Activity: Your answer should be the exact lines of the data below from the one containing "First Layer" through the one containing "Regen, Schnee und Wind."; please include nothing else.

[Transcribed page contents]

════════════════

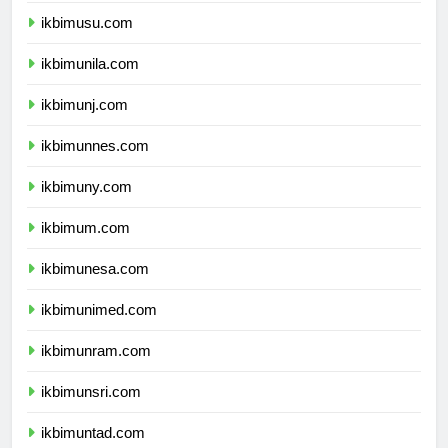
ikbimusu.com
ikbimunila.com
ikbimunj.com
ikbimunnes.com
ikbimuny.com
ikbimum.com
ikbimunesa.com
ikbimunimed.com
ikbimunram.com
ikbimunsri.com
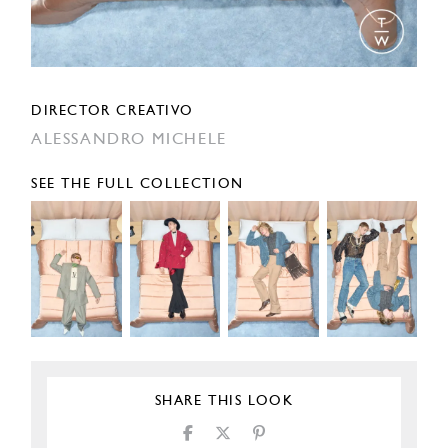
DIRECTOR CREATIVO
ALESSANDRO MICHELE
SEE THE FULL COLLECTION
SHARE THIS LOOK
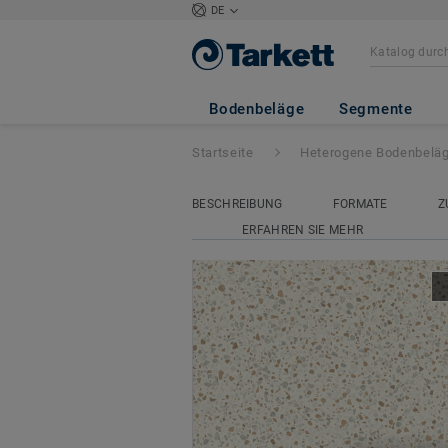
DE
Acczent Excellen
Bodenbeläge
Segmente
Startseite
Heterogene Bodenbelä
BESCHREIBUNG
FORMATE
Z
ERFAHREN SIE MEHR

════════════════

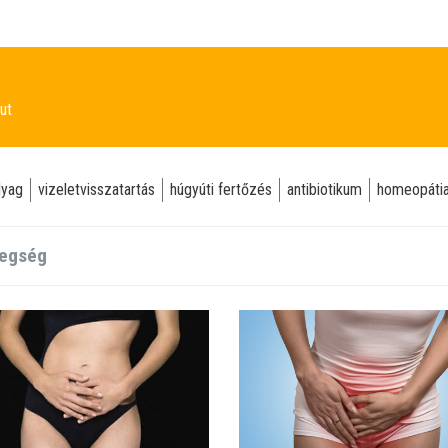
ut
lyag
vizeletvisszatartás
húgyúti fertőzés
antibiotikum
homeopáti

════════════════

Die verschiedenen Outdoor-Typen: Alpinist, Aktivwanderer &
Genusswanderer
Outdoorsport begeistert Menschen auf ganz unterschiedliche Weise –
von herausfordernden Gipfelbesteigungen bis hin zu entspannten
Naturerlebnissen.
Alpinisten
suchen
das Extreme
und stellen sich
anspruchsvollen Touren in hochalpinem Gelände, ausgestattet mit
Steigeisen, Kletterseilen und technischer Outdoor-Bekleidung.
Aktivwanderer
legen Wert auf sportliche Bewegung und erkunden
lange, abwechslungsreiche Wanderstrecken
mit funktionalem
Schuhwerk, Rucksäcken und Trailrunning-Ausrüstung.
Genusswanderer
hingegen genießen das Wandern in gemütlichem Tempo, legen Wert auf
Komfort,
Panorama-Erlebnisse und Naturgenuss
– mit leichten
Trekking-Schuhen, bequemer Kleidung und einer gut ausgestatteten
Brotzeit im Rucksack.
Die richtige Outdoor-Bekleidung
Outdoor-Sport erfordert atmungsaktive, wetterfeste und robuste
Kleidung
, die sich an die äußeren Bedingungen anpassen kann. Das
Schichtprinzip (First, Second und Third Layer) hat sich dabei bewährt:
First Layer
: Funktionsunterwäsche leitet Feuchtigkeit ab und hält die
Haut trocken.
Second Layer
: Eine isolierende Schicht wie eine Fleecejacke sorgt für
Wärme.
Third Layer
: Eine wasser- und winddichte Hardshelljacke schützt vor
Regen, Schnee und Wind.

════════════════

Solution for this problem:
First Layer
: Funktionsunterwäsche leitet Feuchtigkeit ab und hält die
Haut trocken.
Second Layer
: Eine isolierende Schicht wie eine Fleecejacke sorgt für
Wärme.
Third Layer
: Eine wasser- und winddichte Hardshelljacke schützt vor
Regen, Schnee und Wind.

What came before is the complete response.